(from the April 2010 Maine Townsman)
From Around the State and City Hall
Addison: The town will receive $76,000 in federal stimulus money to buy energy-efficient equipment, such as a wind turbine and solar panels. The town must match the grant by 10 percent. The grant was written in one week, according to town staff.
Auburn: The cities of Auburn and Lewiston plan to expand their efforts to synchronize traffic lights on major arteries on both sides of the Androscoggin River so traffic will flow better between two of Maine’s largest cities. The Twin Cities linked their traffic signals on the busiest route between the two cities in 2006, but will now branch out to the other heavily used roads.
Beals: Selectmen in March voted to use $181,000 from its surplus to cover a budget hole created by an omission when the tax rate was set last year. The board preferred not to send out a second tax bill to property owners. The money is for Beals’ share of the regional high school budget.
Cumberland: A sluggish economy and increased competition have helped the town save as much as $400,000 on its projected $4.5 million road project on Route 88. The town council voted last December to borrow up to $4.5 million for the work. The lower bid also will save the town $25,000 to $35,000 on next year’s bond payment.
Freeport: The town councils of Freeport and Brunswick voted to merge their emergency-dispatch services, effective as early as July 1. Two days later, a citizen petition was initiated to repeal the vote. The Brunswick 911 communications center already takes 911 calls from Freeport residents under a state 911 consolidation mandate. But under the merger, the Brunswick communication staff would dispatch the calls directly rather than routing them to Freeport, which then in turn dispatches help. Freeport officials expect the change will save the town $80,000 in the 2011 budget, now being drafted, and $100,000 annually beginning in fiscal year 2013.
Machias: Good things do come to those who wait, Washington County residents learned in March when the state Department of Transportation announced it would repair two bridges and 122 miles of roads this summer, including shoulders and guardrails along Route 1. Bids are being solicited and DOT officials hope to start the work a month earlier than expected.

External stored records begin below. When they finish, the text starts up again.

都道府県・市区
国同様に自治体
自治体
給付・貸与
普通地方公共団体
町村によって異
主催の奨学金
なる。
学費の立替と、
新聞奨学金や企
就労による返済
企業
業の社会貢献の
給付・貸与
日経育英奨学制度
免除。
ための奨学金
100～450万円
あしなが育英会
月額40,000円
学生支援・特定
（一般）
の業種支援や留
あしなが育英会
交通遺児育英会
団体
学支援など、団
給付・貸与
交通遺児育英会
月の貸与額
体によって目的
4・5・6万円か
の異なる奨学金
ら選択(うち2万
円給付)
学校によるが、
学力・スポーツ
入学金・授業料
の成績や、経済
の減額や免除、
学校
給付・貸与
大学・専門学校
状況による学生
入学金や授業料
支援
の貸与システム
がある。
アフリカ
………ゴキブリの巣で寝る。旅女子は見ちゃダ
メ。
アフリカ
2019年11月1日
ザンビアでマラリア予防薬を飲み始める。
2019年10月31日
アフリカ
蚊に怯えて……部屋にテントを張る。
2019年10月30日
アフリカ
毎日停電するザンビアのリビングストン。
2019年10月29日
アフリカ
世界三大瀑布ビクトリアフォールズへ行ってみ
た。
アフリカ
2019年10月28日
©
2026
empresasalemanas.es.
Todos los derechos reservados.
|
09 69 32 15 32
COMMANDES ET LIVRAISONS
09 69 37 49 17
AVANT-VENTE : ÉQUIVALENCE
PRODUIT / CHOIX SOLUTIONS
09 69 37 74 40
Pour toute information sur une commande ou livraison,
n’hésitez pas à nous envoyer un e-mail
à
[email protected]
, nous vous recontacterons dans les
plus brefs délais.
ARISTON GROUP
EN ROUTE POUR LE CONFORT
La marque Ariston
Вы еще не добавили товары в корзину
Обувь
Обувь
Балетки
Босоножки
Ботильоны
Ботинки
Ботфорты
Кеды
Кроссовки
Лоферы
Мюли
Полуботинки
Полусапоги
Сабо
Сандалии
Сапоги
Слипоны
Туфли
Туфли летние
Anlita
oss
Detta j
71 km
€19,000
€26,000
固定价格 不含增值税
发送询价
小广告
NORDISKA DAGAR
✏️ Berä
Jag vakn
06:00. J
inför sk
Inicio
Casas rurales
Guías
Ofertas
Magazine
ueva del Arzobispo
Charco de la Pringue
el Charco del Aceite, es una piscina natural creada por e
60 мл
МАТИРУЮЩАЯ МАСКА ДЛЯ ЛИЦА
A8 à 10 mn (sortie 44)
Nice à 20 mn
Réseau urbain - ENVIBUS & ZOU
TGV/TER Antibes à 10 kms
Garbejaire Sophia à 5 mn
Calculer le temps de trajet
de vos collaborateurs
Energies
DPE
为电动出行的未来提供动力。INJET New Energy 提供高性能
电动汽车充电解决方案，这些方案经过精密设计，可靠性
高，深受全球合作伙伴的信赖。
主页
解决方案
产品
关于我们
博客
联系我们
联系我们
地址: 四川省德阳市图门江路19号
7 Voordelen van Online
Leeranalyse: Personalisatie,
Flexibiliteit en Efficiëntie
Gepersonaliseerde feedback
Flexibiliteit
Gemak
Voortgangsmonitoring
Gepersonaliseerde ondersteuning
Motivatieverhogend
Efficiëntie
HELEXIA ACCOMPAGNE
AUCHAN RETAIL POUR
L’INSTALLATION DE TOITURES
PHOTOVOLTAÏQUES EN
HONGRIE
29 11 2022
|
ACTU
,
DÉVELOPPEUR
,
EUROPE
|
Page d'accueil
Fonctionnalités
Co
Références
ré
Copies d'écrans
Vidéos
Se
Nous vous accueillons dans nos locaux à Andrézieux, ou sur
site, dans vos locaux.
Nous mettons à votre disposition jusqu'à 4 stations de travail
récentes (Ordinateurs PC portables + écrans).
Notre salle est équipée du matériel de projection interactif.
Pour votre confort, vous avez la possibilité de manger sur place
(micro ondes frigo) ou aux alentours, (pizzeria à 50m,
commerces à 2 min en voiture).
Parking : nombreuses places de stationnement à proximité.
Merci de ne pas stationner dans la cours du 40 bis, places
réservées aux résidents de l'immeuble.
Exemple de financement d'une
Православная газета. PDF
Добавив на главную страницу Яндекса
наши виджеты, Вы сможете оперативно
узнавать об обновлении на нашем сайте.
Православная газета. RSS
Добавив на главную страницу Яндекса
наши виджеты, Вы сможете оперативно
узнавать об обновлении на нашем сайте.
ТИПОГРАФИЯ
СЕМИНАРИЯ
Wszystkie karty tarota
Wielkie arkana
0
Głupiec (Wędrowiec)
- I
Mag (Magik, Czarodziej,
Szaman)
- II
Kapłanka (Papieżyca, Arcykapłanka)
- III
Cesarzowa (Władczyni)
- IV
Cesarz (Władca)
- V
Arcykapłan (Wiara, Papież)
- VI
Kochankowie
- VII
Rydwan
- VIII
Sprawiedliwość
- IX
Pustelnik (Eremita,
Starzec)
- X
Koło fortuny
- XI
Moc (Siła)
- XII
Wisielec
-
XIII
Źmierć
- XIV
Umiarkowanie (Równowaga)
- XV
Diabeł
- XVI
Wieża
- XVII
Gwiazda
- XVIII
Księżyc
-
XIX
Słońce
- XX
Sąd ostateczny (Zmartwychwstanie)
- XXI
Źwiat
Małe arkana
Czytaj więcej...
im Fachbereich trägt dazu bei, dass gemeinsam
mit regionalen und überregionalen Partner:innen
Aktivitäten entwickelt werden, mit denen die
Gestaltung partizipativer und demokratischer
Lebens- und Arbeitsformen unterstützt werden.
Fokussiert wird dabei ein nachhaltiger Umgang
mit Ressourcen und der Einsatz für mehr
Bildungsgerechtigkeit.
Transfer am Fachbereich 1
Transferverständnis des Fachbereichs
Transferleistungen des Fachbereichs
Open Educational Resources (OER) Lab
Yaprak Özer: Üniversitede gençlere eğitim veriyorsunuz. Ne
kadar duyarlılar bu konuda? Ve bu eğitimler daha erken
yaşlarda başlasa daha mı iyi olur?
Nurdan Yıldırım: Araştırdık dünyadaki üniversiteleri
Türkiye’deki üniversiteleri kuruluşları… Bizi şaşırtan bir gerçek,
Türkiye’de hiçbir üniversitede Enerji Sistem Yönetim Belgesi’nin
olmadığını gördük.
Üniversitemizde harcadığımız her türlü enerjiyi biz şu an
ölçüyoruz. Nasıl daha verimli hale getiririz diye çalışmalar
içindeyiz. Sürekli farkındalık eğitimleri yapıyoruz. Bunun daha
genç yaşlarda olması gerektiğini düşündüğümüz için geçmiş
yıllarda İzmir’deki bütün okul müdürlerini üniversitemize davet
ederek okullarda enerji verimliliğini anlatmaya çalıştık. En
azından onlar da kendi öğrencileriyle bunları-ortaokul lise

Newport: Selectmen reversed themselves in early April and decided against creating town-run recreation programs for the summer due to confusion among residents regarding who was offering baseball and softball programs for kids. Selectmen in March voted to deny the Newport-based Sebasticook Valley Community Center $100,000 in funding and have the town develop the programs because of questions about financial problems at the nonprofit community group. They changed their minds after parents said they were not sure where or how to get their children signed up. Also, the district attorney is now involved in the community-center issue.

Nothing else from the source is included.